*YOUR GOAL*.
What lines below mention the word "Address"? Copy each one.

################

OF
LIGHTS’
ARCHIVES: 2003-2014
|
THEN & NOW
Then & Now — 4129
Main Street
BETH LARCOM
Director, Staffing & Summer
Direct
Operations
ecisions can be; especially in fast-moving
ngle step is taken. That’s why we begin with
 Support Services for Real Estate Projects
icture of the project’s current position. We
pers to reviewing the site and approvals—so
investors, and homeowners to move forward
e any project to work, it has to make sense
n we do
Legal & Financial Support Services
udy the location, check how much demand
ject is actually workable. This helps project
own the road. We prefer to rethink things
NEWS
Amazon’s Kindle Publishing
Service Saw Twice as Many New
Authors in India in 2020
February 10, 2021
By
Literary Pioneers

################

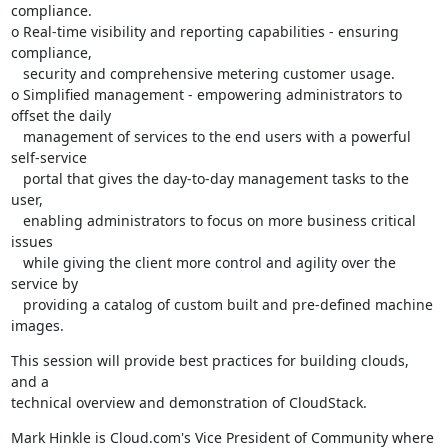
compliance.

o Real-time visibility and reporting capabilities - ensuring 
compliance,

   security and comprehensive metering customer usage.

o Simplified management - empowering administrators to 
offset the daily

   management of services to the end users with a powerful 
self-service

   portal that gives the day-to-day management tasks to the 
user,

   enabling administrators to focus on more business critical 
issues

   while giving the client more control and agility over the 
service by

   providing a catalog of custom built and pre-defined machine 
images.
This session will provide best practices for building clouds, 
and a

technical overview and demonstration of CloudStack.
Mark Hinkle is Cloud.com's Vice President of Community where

################

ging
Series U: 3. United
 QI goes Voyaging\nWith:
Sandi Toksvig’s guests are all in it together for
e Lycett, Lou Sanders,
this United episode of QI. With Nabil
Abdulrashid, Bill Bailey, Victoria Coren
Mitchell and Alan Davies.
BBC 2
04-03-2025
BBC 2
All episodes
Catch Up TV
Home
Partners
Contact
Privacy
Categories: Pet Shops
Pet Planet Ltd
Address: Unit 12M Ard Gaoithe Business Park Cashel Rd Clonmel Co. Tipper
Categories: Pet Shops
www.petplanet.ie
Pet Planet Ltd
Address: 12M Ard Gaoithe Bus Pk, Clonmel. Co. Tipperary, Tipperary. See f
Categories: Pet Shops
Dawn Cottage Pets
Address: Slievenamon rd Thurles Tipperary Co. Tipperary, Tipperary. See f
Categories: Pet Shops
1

################

*EXERCISE RESPONSE*.
Address: Unit 12M Ard Gaoithe Business Park Cashel Rd Clonmel Co. Tipper
Address: 12M Ard Gaoithe Bus Pk, Clonmel. Co. Tipperary, Tipperary. See f
Address: Slievenamon rd Thurles Tipperary Co. Tipperary, Tipperary. See f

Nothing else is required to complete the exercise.